This involves a third element, w, which is added to allow the affine transformation: a subclass of projective transformations which includes linear transformations as well as nonlinear, affine operations. The key to our homography matrix is that it is essentially an affine transformation, where both lines and parallelism are preserved from one image plane to the other. Generally speaking, this is not true for projective transformations, which preserve lines but not necessarily parallelism.

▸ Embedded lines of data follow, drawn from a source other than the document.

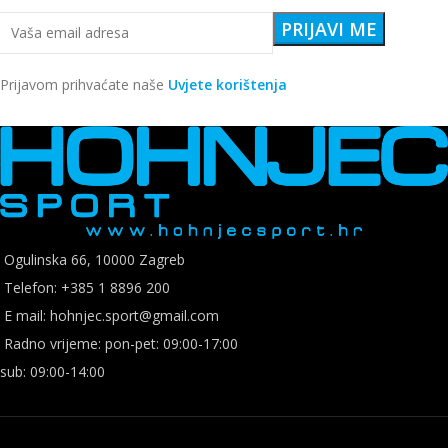
Prijavom prihvaćate naše
Uvjete korištenja
Ogulinska 66, 10000 Zagreb
Telefon: +385 1 8896 200
E mail: hohnjec.sport@gmail.com
Radno vrijeme: pon-pet: 09:00-17:00
sub: 09:00-14:00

Following our mapping of points from one image to the next, we must finally convert out of homogeneous coordinates by normalizing by the third coordinate, w’. This gives a resulting point [x’/w’, y’/w’, 1]^T, where we can simply drop the ‘1’ and return to an image point in ℝ².

B. The Dataset

The dataset for this project is provided by the Czech Technical University in Prague, and includes several image pairs whose features have already been extracted and matched. Along with each image pair, the correct homography matrix is given so may verify our work. As such, each implementation will be followed by a testing error, or mean squared distance between the estimated and true homography matrices. While it is important to report these for a quantitative measurement of our performance, it is also important to note that these values should hold little weight. From the “README” file of the dataset, the point correspondences were manually selected by the creator who zoomed in to select features and their corresponding matches. Hence, the accuracy of the author is a factor in determining the “correct” mapping of the points. In many of the following cases, we see near-zero testing errors as well as misalignment, giving further cause as to why we should visually verify our images rather than relying on metrics alone.

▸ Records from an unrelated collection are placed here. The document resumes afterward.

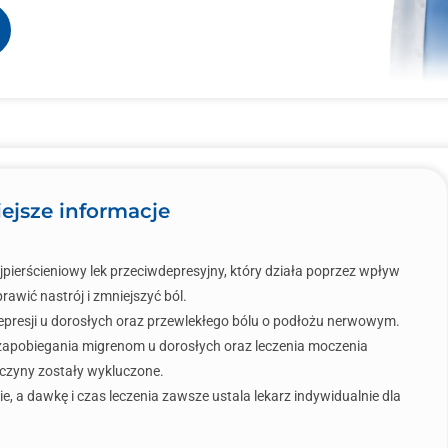
ejsze informacje
jpierścieniowy lek przeciwdepresyjny, który działa poprzez wpływ
wić nastrój i zmniejszyć ból.
depresji u dorosłych oraz przewlekłego bólu o podłożu nerwowym.
zapobiegania migrenom u dorosłych oraz leczenia moczenia
zyczyny zostały wykluczone.
e, a dawkę i czas leczenia zawsze ustala lekarz indywidualnie dla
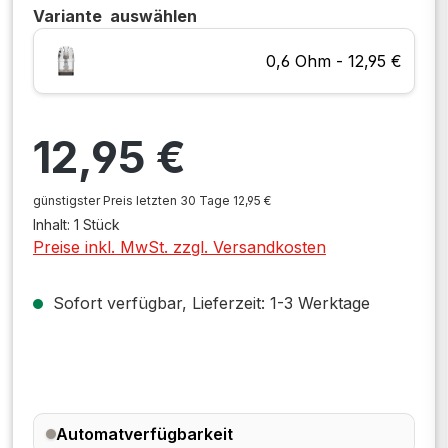
Variante
auswählen
0,6 Ohm - 12,95 €
Regulärer Preis:
12,95 €
günstigster Preis letzten 30 Tage 12,95 €
Inhalt:
1 Stück
Preise inkl. MwSt. zzgl. Versandkosten
Sofort verfügbar, Lieferzeit: 1-3 Werktage
Automatverfügbarkeit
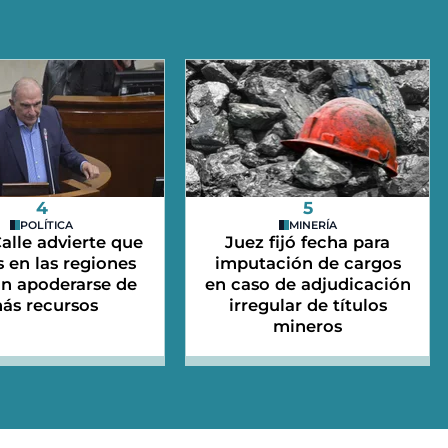
4
5
POLÍTICA
MINERÍA
alle advierte que
Juez fijó fecha para
 en las regiones
imputación de cargos
an apoderarse de
en caso de adjudicación
ás recursos
irregular de títulos
mineros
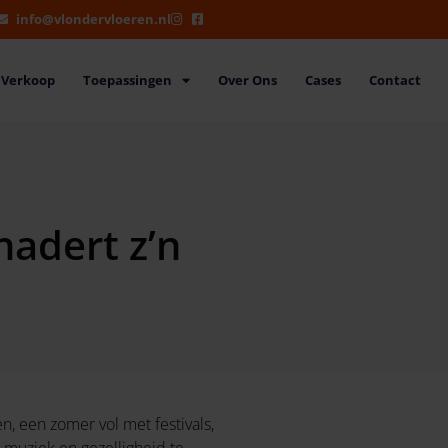
info@vlondervloeren.nl
Verkoop
Toepassingen
Over Ons
Cases
Contact
nadert z’n
, een zomer vol met festivals,
 muziek en gezelligheid te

The “homogr” dataset for homographies is available at CMP :: Data :: Two-view geometry.

C. Expectations

Throughout the following approaches, we will apply our homography to three images titled “Boston,” “Capital Region,” and “Eiffel.” Prior to estimating the homography, we must import the data using one of the following code blocks.

Boston:

% Read in two desired images
img_A = imread('./data/BostonA.jpg');
img_B = imread('./data/BostonB.jpg');

% Read in extracted and matched features
load('./data/Boston_vpts.mat');
data = validation.pts;
% Read in true homography matrix for validation against ground truth
H_true = validation.model;

Capital Region:

% Read in two desired images
img_A = imread('./data/CapitalRegionA.jpg');
img_B = imread('./data/CapitalRegionB.jpg');

% Read in extracted and matched features
load('./data/CapitalRegion_vpts.mat');
data = validation.pts;
% Read in true homography matrix for validation against ground truth
H_true = validation.model;

Eiffel:

% Read in two desired images
img_A = imread('./data/EiffelA.png');
img_B = imread('./data/EiffelB.png');

% Read in extracted and matched features
load('./data/Eiffel_vpts.mat');
data = validation.pts;
% Read in true homography matrix for validation against ground truth
H_true = validation.model;

Using either the given or estimated homography matrix, we can transform each image and present their overlay using the following code. In this first example, “H_true” is used in place of “H_est” to obtain the expected ground truths.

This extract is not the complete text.